= Beginning of Section =

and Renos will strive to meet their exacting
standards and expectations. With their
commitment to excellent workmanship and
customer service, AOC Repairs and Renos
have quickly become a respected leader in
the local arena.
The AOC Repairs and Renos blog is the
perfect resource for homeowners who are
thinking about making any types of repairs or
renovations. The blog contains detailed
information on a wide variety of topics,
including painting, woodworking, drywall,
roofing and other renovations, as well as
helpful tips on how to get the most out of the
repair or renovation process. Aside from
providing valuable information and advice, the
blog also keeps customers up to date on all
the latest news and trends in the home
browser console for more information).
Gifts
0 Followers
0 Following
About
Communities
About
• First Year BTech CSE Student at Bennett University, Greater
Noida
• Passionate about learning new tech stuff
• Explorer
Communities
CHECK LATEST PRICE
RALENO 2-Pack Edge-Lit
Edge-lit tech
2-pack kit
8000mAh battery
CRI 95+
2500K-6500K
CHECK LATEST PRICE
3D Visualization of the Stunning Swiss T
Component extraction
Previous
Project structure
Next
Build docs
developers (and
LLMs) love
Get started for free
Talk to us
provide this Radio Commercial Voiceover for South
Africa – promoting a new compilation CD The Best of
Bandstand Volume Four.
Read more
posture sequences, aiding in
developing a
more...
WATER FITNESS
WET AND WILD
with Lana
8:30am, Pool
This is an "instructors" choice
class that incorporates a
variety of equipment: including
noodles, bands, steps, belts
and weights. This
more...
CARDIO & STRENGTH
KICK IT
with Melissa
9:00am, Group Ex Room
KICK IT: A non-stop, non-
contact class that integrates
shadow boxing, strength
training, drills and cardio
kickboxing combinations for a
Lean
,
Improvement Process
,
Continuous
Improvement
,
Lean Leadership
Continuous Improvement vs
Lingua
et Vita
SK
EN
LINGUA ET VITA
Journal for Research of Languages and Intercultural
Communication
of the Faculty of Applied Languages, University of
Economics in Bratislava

= End of Section =

▶ _EXERCISE BRIEF_: The data above is to be given again, with every line exact.

▶ _SOLUTION FOR THIS EXERCISE_:
and Renos will strive to meet their exacting
standards and expectations. With their
commitment to excellent workmanship and
customer service, AOC Repairs and Renos
have quickly become a respected leader in
the local arena.
The AOC Repairs and Renos blog is the
perfect resource for homeowners who are
thinking about making any types of repairs or
renovations. The blog contains detailed
information on a wide variety of topics,
including painting, woodworking, drywall,
roofing and other renovations, as well as
helpful tips on how to get the most out of the
repair or renovation process. Aside from
providing valuable information and advice, the
blog also keeps customers up to date on all
the latest news and trends in the home
browser console for more information).
Gifts
0 Followers
0 Following
About
Communities
About
• First Year BTech CSE Student at Bennett University, Greater
Noida
• Passionate about learning new tech stuff
• Explorer
Communities
CHECK LATEST PRICE
RALENO 2-Pack Edge-Lit
Edge-lit tech
2-pack kit
8000mAh battery
CRI 95+
2500K-6500K
CHECK LATEST PRICE
3D Visualization of the Stunning Swiss T
Component extraction
Previous
Project structure
Next
Build docs
developers (and
LLMs) love
Get started for free
Talk to us
provide this Radio Commercial Voiceover for South
Africa – promoting a new compilation CD The Best of
Bandstand Volume Four.
Read more
posture sequences, aiding in
developing a
more...
WATER FITNESS
WET AND WILD
with Lana
8:30am, Pool
This is an "instructors" choice
class that incorporates a
variety of equipment: including
noodles, bands, steps, belts
and weights. This
more...
CARDIO & STRENGTH
KICK IT
with Melissa
9:00am, Group Ex Room
KICK IT: A non-stop, non-
contact class that integrates
shadow boxing, strength
training, drills and cardio
kickboxing combinations for a
Lean
,
Improvement Process
,
Continuous
Improvement
,
Lean Leadership
Continuous Improvement vs
Lingua
et Vita
SK
EN
LINGUA ET VITA
Journal for Research of Languages and Intercultural
Communication
of the Faculty of Applied Languages, University of
Economics in Bratislava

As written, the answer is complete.